(RECORDS SUPPLIED Opens)

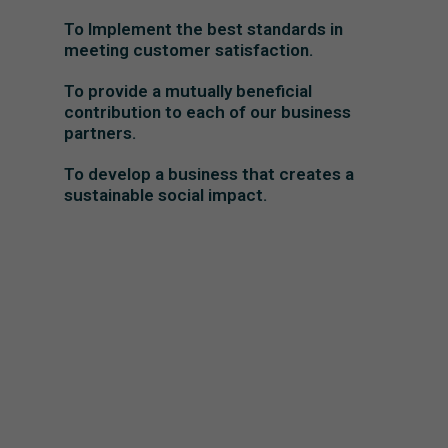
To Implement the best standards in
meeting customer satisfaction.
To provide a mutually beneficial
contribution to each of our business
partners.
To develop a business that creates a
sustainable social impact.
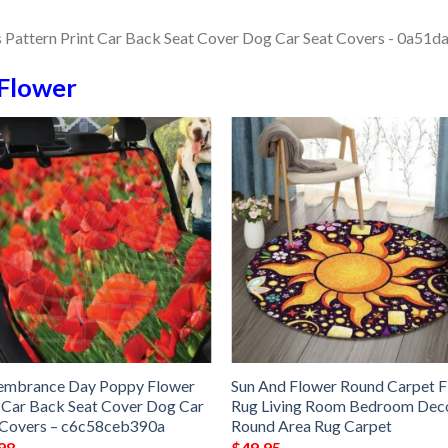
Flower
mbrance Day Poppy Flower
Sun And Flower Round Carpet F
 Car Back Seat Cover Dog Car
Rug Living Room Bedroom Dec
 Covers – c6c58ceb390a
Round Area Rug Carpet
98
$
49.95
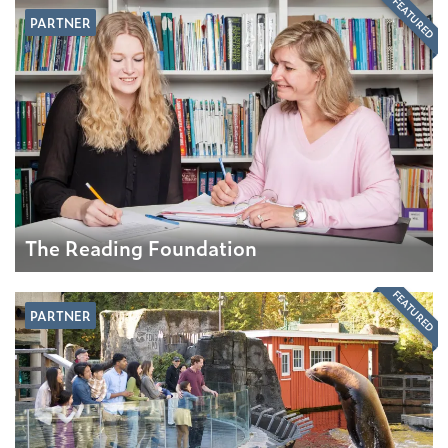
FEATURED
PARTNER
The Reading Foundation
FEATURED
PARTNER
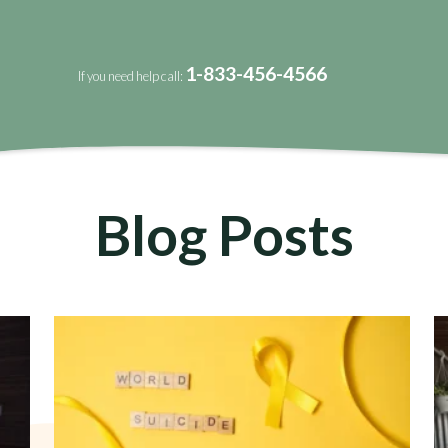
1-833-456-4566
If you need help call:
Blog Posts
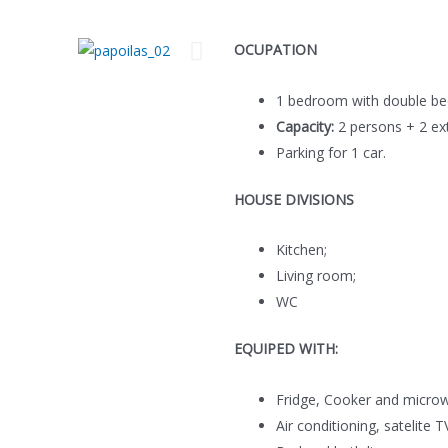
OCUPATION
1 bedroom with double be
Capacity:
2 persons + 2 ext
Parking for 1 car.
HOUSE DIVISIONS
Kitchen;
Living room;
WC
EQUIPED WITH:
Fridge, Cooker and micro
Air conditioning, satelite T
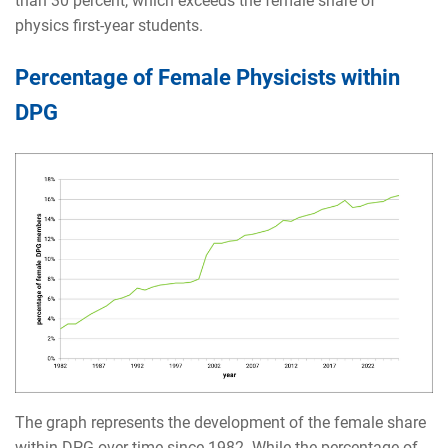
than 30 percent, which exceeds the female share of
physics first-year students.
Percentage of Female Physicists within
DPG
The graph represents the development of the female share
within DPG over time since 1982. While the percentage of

(RECORDS SUPPLIED Closes)

◆ PROBLEM TO WORK ON:
Beginning with the line that contains "To provide a mutually beneficial", write out the remaining lines of the listing above through the last, exactly and only those, without pictures.

◆ ANSWER SECTION:
To provide a mutually beneficial
contribution to each of our business
partners.
To develop a business that creates a
sustainable social impact.
Flower
mbrance Day Poppy Flower
Sun And Flower Round Carpet F
 Car Back Seat Cover Dog Car
Rug Living Room Bedroom Dec
 Covers – c6c58ceb390a
Round Area Rug Carpet
98
$
49.95
FEATURED
PARTNER
The Reading Foundation
FEATURED
PARTNER
1-833-456-4566
If you need help call:
Blog Posts
OCUPATION
1 bedroom with double be
Capacity:
2 persons + 2 ext
Parking for 1 car.
HOUSE DIVISIONS
Kitchen;
Living room;
WC
EQUIPED WITH:
Fridge, Cooker and micro
Air conditioning, satelite T
than 30 percent, which exceeds the female share of
physics first-year students.
Percentage of Female Physicists within
DPG
The graph represents the development of the female share
within DPG over time since 1982. While the percentage of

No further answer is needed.